Grace is a necessity as much as a gift. It’s everything. It’s what tells me, whispers in my ear and my heart, that maybe I’ve come to the kingdom for such a time as this. That – imagine the thought – this is not a joke or an accident. That everything in my life has led me to the moment I’m in and prepared me for it. That grace will, thank you very much, take it from here, and there, and everywhere, because I’m not required to produce a resumé but just to be who I am. And grace will work with that and fill in the gaps and take my hand and turn this from a dirge into a dance.

I asked my own question at his last checkup, finally mentioned a word I was afraid to speak, and his pediatrician gave me the answer that was not an answer, not a certainty – and yet it echoed and affirmed what my heart had been telling me. That The Kid doesn’t fit into a box; a strict label simply can’t be applied right now because so much has happened to him and so much is yet to be determined. He’s what he is – and right now, as a 3-year-old who doesn’t speak yet knows all his letters and numbers, arranges his blocks instead of stacking them, tries to figure out how his toys work instead of simply playing with him – he’s what the world would call different.
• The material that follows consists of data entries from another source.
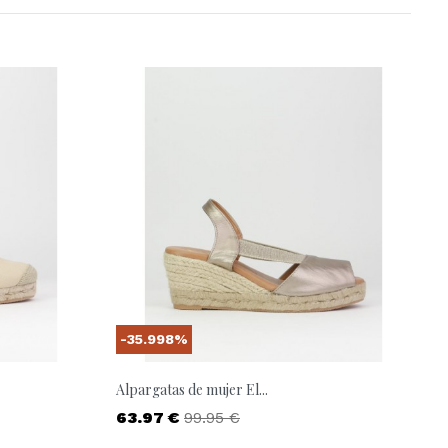
-35.998%
Alpargatas de mujer El...
Precio
Precio base
63.97 €
99.95 €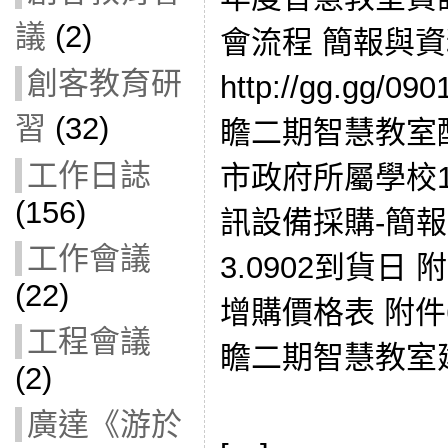
議
(2)
會流程 簡報與
創客教育研
http://gg.gg/0
習
(32)
瞻二期智慧教室配
工作日誌
市政府所屬學校
(156)
訊設備採購-簡報 –
工作會議
3.0902到貨日 
(22)
增購價格表 附件
工程會議
瞻二期智慧教室
(2)
廣達《游於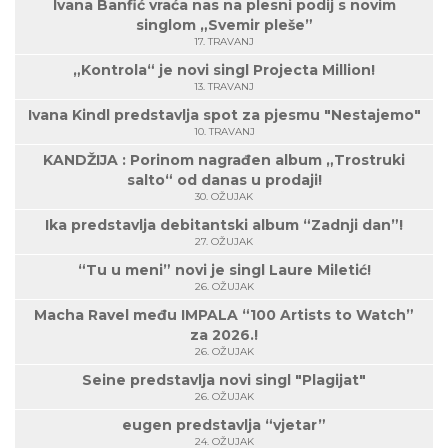
Ivana Banfić vraća nas na plesni podij s novim
singlom „Svemir pleše”
17. TRAVANJ
„Kontrola“ je novi singl Projecta Million!
13. TRAVANJ
Ivana Kindl predstavlja spot za pjesmu "Nestajemo"
10. TRAVANJ
KANDŽIJA : Porinom nagrađen album „Trostruki
salto“ od danas u prodaji!
30. OŽUJAK
Ika predstavlja debitantski album “Zadnji dan”!
27. OŽUJAK
“Tu u meni” novi je singl Laure Miletić!
26. OŽUJAK
Macha Ravel među IMPALA “100 Artists to Watch”
za 2026.!
26. OŽUJAK
Seine predstavlja novi singl "Plagijat"
26. OŽUJAK
eugen predstavlja “vjetar”
24. OŽUJAK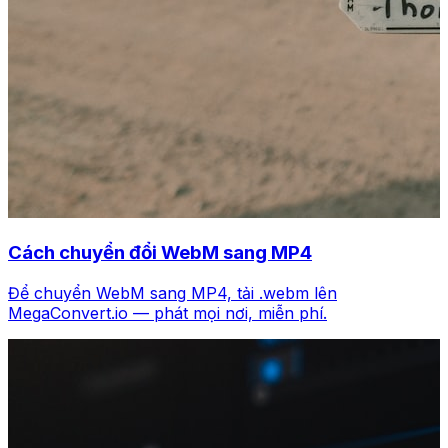
Cách chuyển đổi WebM sang MP4
Để chuyển WebM sang MP4, tải .webm lên
MegaConvert.io — phát mọi nơi, miễn phí.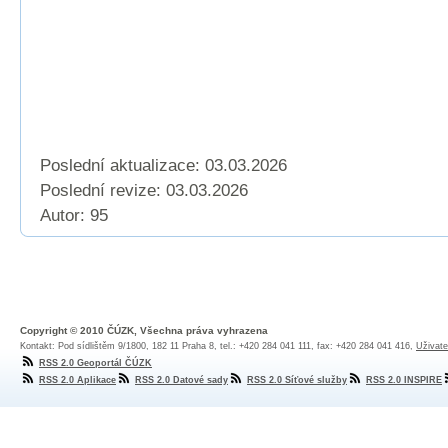
Poslední aktualizace: 03.03.2026
Poslední revize:
03.03.2026
Autor: 95
Copyright © 2010 ČÚZK, Všechna práva vyhrazena
Kontakt: Pod sídlištěm 9/1800, 182 11 Praha 8, tel.: +420 284 041 111, fax: +420 284 041 416,
Uživate
RSS 2.0 Geoportál ČÚZK
RSS 2.0 Aplikace
RSS 2.0 Datové sady
RSS 2.0 Síťové služby
RSS 2.0 INSPIRE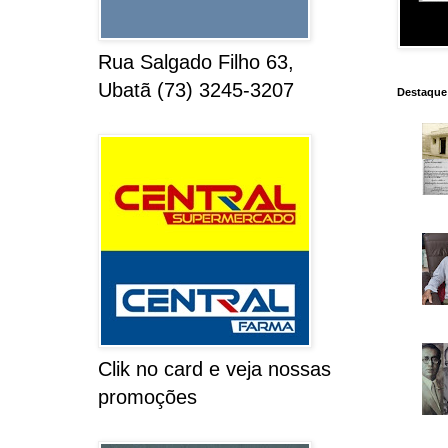
Rua Salgado Filho 63,
Ubatã (73) 3245-3207
Destaque
Clik no card e veja nossas
promoções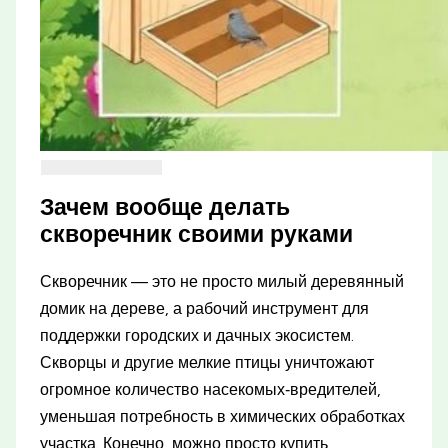
Зачем вообще делать
скворечник своими руками
Скворечник — это не просто милый деревянный
домик на дереве, а рабочий инструмент для
поддержки городских и дачных экосистем.
Скворцы и другие мелкие птицы уничтожают
огромное количество насекомых‑вредителей,
уменьшая потребность в химических обработках
участка. Конечно, можно просто купить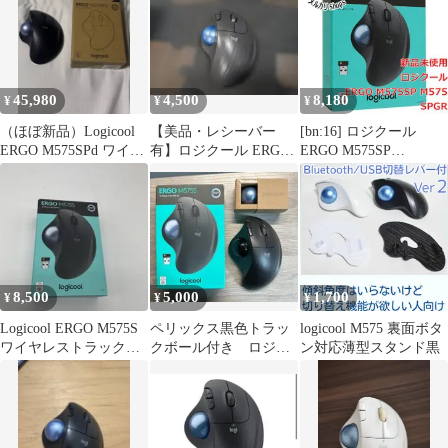
45,980
4,500
8,180
¥
¥
¥
（ほぼ新品）Logicool
【美品・レシーバー
[bn:16] ロジクール
ERGO M575SPd ワイヤ
有】ロジクール ERGO
ERGO M575SP
レストラックボール
M575 トラックボール
M575SPGR グラファ
マウス
イト
8,500
5,000
1,700
¥
¥
¥
Logicool ERGO M575S
ペリックス黒色トラッ
logicool M575 裏面ボタ
ワイヤレストラックボ
クボール付き ロジク
ン対応薄型スタンド黒
ール 本体
ールマウス M575S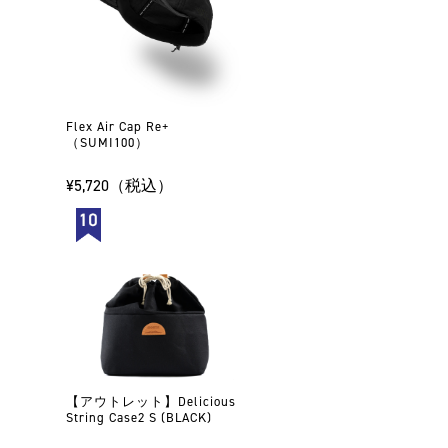
Flex Air Cap Re+
（SUMI100）
¥5,720（税込）
【アウトレット】Delicious
String Case2 S (BLACK)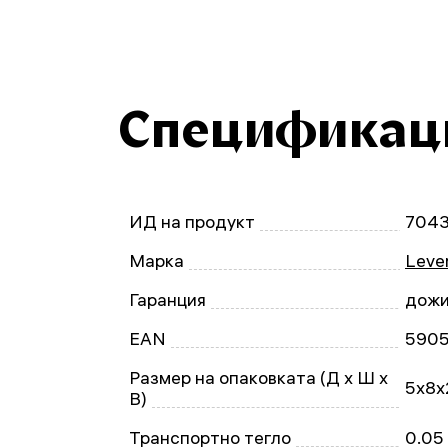
Спецификац
ИД на продукт
704
Марка
Leven
Гаранция
дожи
EAN
590
Размер на опаковката (Д x Ш x
5x8x
В)
Транспортно тегло
0.05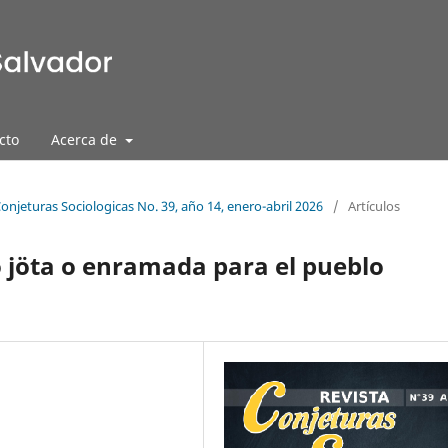
cto
Acerca de
Conjeturas Sociologicas No. 39, año 14, enero-abril 2026
/
Artículos
o jöta o enramada para el pueblo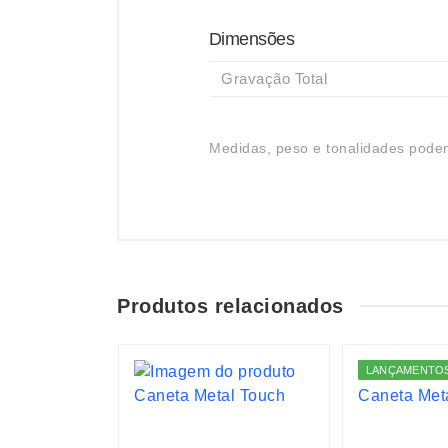
Dimensões
Gravação Total
Medidas, peso e tonalidades podem
Produtos relacionados
S
LANÇAMENTO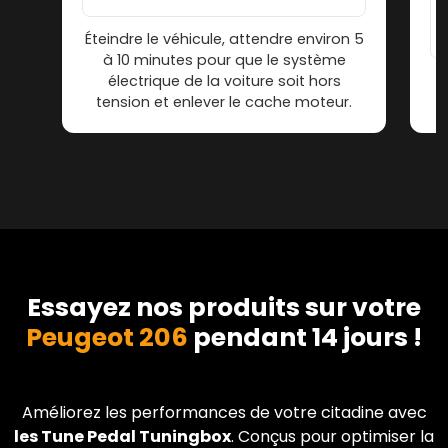
Éteindre le véhicule, attendre environ 5
à 10 minutes pour que le système
électrique de la voiture soit hors
tension et enlever le cache moteur.
Essayez nos produits sur votre
Peugeot 206
pendant 14 jours !
Améliorez les performances de votre citadine avec
les Tune Pedal Tuningbox
. Conçus pour optimiser la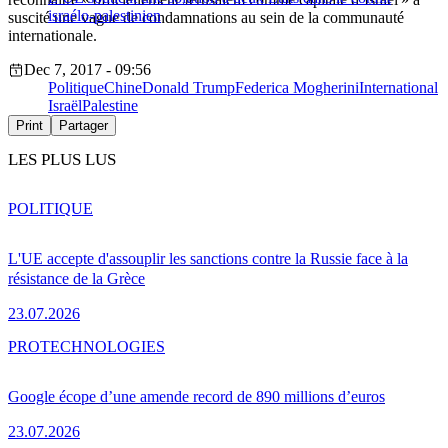
israélo-palestinien
suscité une vague de condamnations au sein de la communauté
internationale.
Dec 7, 2017 - 09:56
Politique
Chine
Donald Trump
Federica Mogherini
International
Israël
Palestine
Print
Partager
LES PLUS LUS
POLITIQUE
L'UE accepte d'assouplir les sanctions contre la Russie face à la
résistance de la Grèce
23.07.2026
PRO
TECHNOLOGIES
Google écope d’une amende record de 890 millions d’euros
23.07.2026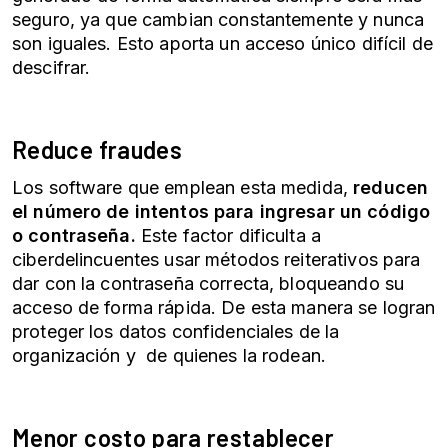
seguro, ya que cambian constantemente y nunca
son iguales. Esto aporta un acceso único difícil de
descifrar.
Reduce fraudes
Los software que emplean esta medida,
reducen
el número de intentos para ingresar un código
o contraseña.
Este factor dificulta a
ciberdelincuentes usar métodos reiterativos para
dar con la contraseña correcta, bloqueando su
acceso de forma rápida. De esta manera se logran
proteger los datos confidenciales de la
organización y de quienes la rodean.
Menor costo para restablecer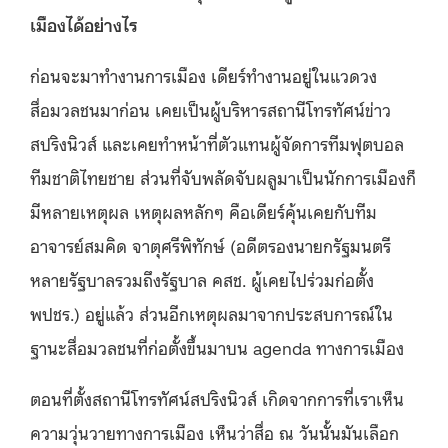
เมืองได้อย่างไร
ก่อนจะมาทำงานการเมือง เดียร์ทำงานอยู่ในแวดวง
สื่อมวลชนมาก่อน เคยเป็นผู้บริหารสถานีโทรทัศน์ข่าว
สปริงนิวส์ และเคยทำหน้าที่ตัวแทนผู้จัดการทีมฟุตบอล
ทีมชาติไทยชาย ส่วนที่จับพลัดจับผลูมาเป็นนักการเมืองก็
มีหลายเหตุผล เหตุผลหลักๆ คือเดียร์คุ้นเคยกับทีม
อาจารย์สมคิด จาตุศรีพิทักษ์ (อดีตรองนายกรัฐมนตรี
หลายรัฐบาลรวมถึงรัฐบาล คสช. ผู้เคยไปร่วมก่อตั้ง
พปชร.) อยู่แล้ว ส่วนอีกเหตุผลมาจากประสบการณ์ใน
ฐานะสื่อมวลชนที่ก่อตั้งขึ้นมาบน agenda ทางการเมือง
ตอนที่ตั้งสถานีโทรทัศน์สปริงนิวส์ เกิดจากการที่เราเห็น
ความวุ่นวายทางการเมือง เห็นว่าสื่อ ณ วันนั้นมันเลือก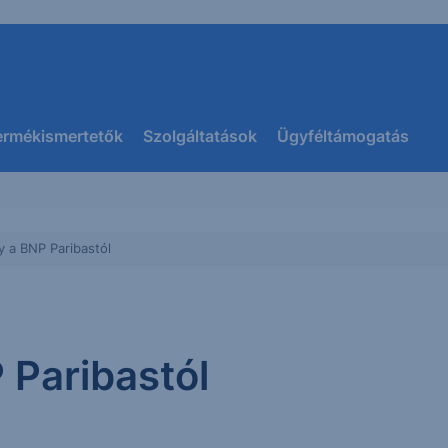
ermékismertetők
Szolgáltatások
Ügyféltámogatás
 a BNP Paribastól
 Paribastól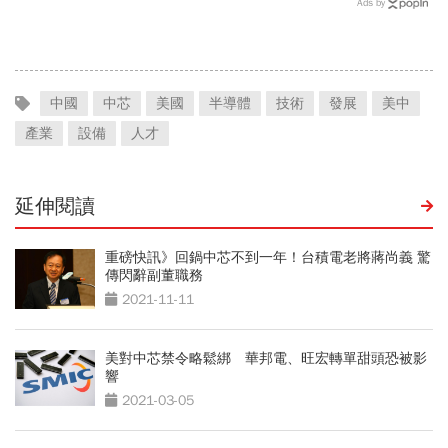
Ads by
21天提增產計畫│全球瞭
望
中國
中芯
美國
半導體
技術
發展
美中
產業
設備
人才
延伸閱讀
重磅快訊》回鍋中芯不到一年！台積電老將蔣尚義 驚
傳閃辭副董職務
2021-11-11
美對中芯禁令略鬆綁 華邦電、旺宏轉單甜頭恐被影
響
2021-03-05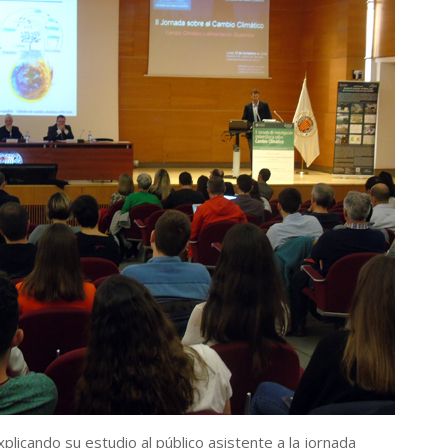
plicando su estudio al público asistente a la jornada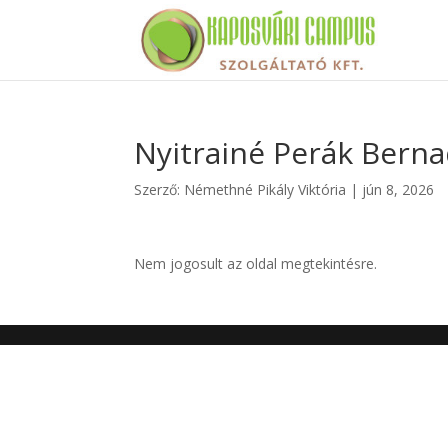
Nyitrainé Perák Berna
Szerző:
Némethné Pikály Viktória
|
jún 8, 2026
Nem jogosult az oldal megtekintésre.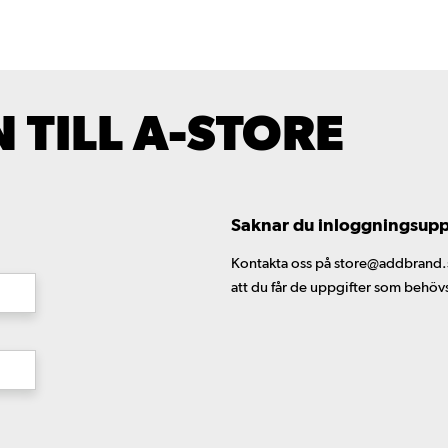
TILL A-STORE
Saknar du inloggningsuppgi
Kontakta oss på store@addbrand.se,
att du får de uppgifter som behöv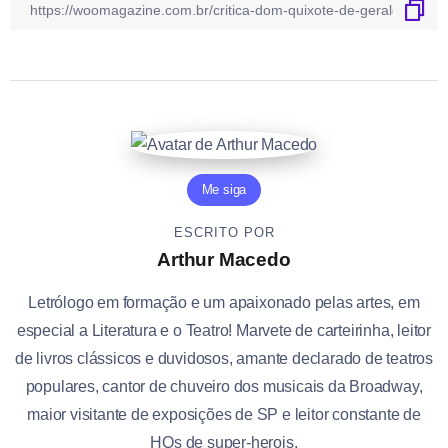
Me siga
ESCRITO POR
Arthur Macedo
Letrólogo em formação e um apaixonado pelas artes, em
especial a Literatura e o Teatro! Marvete de carteirinha, leitor
de livros clássicos e duvidosos, amante declarado de teatros
populares, cantor de chuveiro dos musicais da Broadway,
maior visitante de exposições de SP e leitor constante de
HQs de super-herois.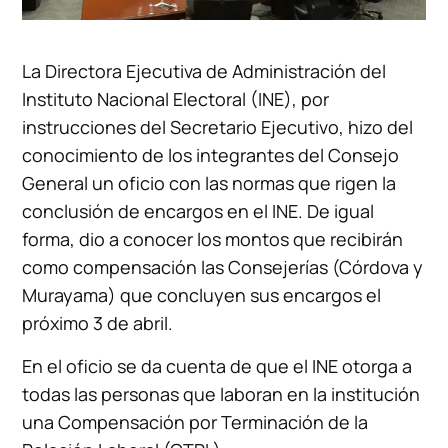
La Directora Ejecutiva de Administración del
Instituto Nacional Electoral (INE), por
instrucciones del Secretario Ejecutivo, hizo del
conocimiento de los integrantes del Consejo
General un oficio con las normas que rigen la
conclusión de encargos en el INE. De igual
forma, dio a conocer los montos que recibirán
como compensación las Consejerías (Córdova y
Murayama) que concluyen sus encargos el
próximo 3 de abril.
En el oficio se da cuenta de que el INE otorga a
todas las personas que laboran en la institución
una Compensación por Terminación de la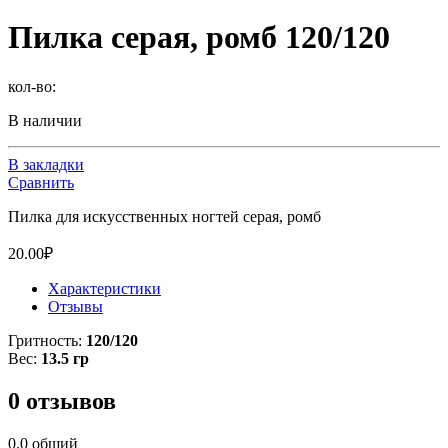
Пилка серая, ромб 120/120
кол-во:
В наличии
В закладки
Сравнить
Пилка для искусственных ногтей серая, ромб
20.00
₽
Характеристики
Отзывы
Гритность:
120/120
Вес:
13.5 гр
0 отзывов
0.0
общий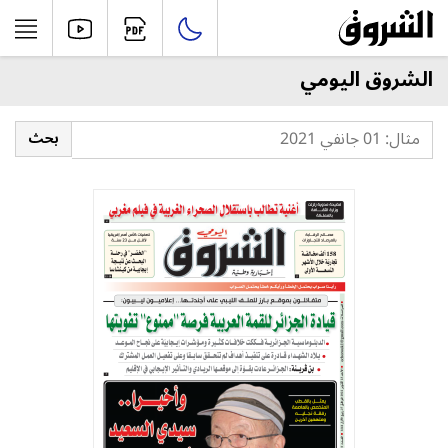
الشروق اليومي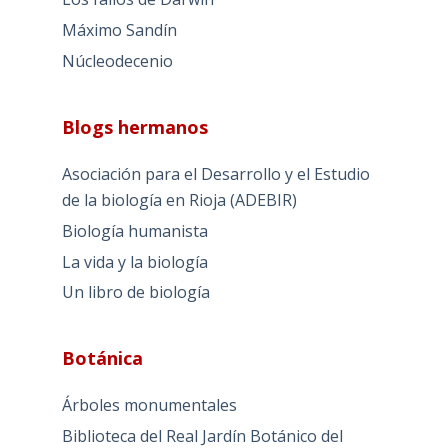
Máximo Sandín
Núcleodecenio
Blogs hermanos
Asociación para el Desarrollo y el Estudio
de la biología en Rioja (ADEBIR)
Biología humanista
La vida y la biología
Un libro de biología
Botánica
Árboles monumentales
Biblioteca del Real Jardín Botánico del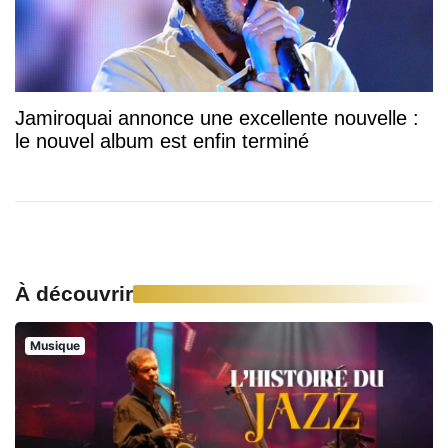
Jamiroquai annonce une excellente nouvelle :
le nouvel album est enfin terminé
À découvrir
Musique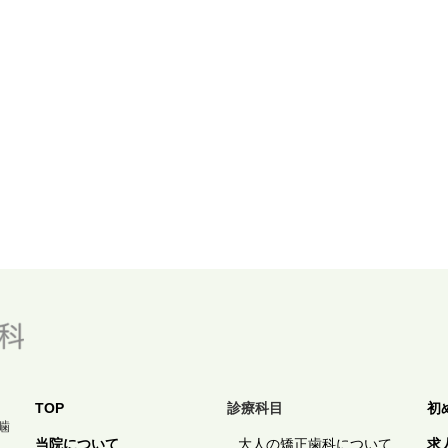
TOP
診療科目
初
噛
当院について
大人の矯正歯科について
求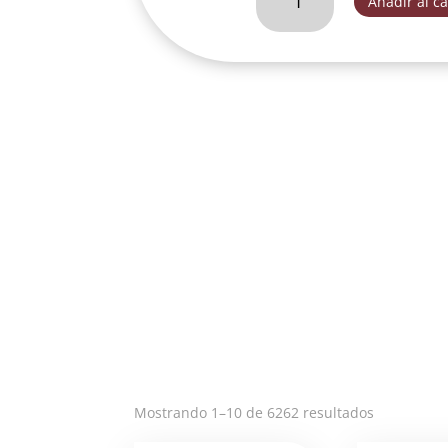
Añadir al ca
DE
FATIMA
CON
NIÑOS
45
CM-
VEC077A
cantidad
Ordenado
Mostrando 1–10 de 6262 resultados
por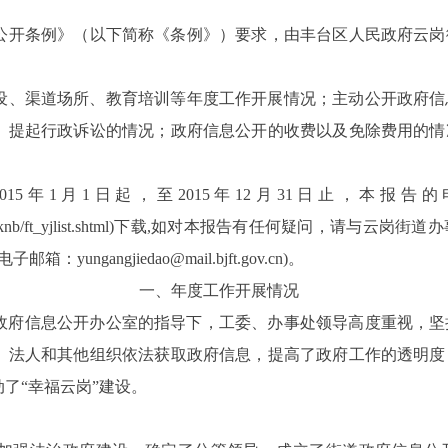
公开条例》（以下简称《条例》）要求，由丰台区人民政府云岗
设、渠道场所、教育培训等年度工作开展情况；主动公开政府信
、提起行政诉讼的情况；政府信息公开的收费以及免除费用的情
015
年
1
月
1
日起，至
2015
年
12
月
31
日止，本报告的
knb/ft_yjlist.shtml)下载
,
如对本报告有任何疑问，请与云岗街道办
电子邮箱：
yungangjiedao@mail.bjft.gov.cn
)
。
一、
年度工作开展情况
政府信息公开办公室的指导下，工委、办事处领导高度重视，坚
、法人和其他组织依法获取政府信息，提高了政府工作的透明度
了“幸福云岗”建设。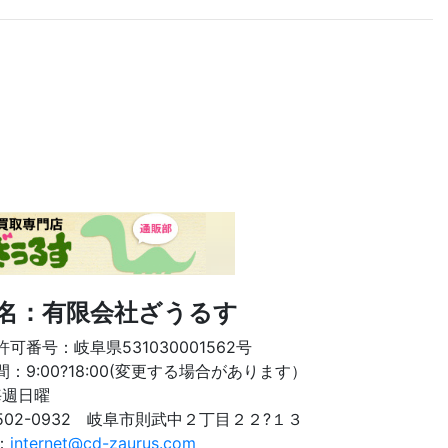
名：有限会社ざうるす
可番号：岐阜県531030001562号
：9:00?18:00(変更する場合があります）
毎週日曜
502-0932 岐阜市則武中２丁目２２?１３
l：
internet@cd-zaurus.com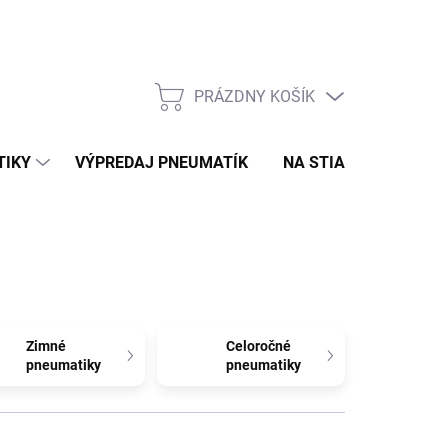
PRÁZDNY KOŠÍK
NÁKUPNÝ
KOŠÍK
TIKY
VÝPREDAJ PNEUMATÍK
NA STIAHNUTIE
N
Zimné
Celoročné
pneumatiky
pneumatiky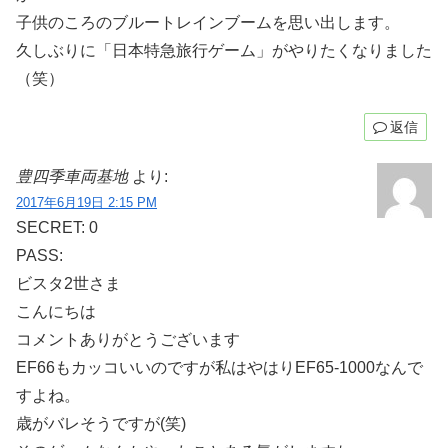
子供のころのブルートレインブームを思い出します。
久しぶりに「日本特急旅行ゲーム」がやりたくなりました
（笑）
返信
豊四季車両基地
より:
2017年6月19日 2:15 PM
SECRET: 0
PASS:
ビスタ2世さま
こんにちは
コメントありがとうございます
EF66もカッコいいのですが私はやはりEF65-1000なんで
すよね。
歳がバレそうですが(笑)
And I can work with that. I, a girl who was no stranger to different herself, whose quirks drove her to a keyboard and to a city and to grace and made them all fit. And though I never checked the box marked “different” for me when I was signing up for this life and parenthood gig, here we are anyway: pitching our tent in an area not on the itinerary, where the GPS doesn’t work, where answers are in short supply. It’s all very inconvenient, for the world and for the girl with the labels, to operate without a handbook. But I also know that different is what keeps me returning to the well of grace more than I ever would have otherwise. And grace is what renames what we thought we knew: Them becomes Us, in spite of becomes because of, different becomes beautiful, and we go from the being in the unknown to being the known.

A relative who doesn’t frequently reveal his emotional hand confided that he loves The Kid even more, after all he’s been through. And as my boy grabs my hand and presses it to his face without a word, I hear what isn’t spoken. I look down at him with the eyes grace gives and know I have never felt more fully or seen anything more beautiful, and I tell him, “I love you too.”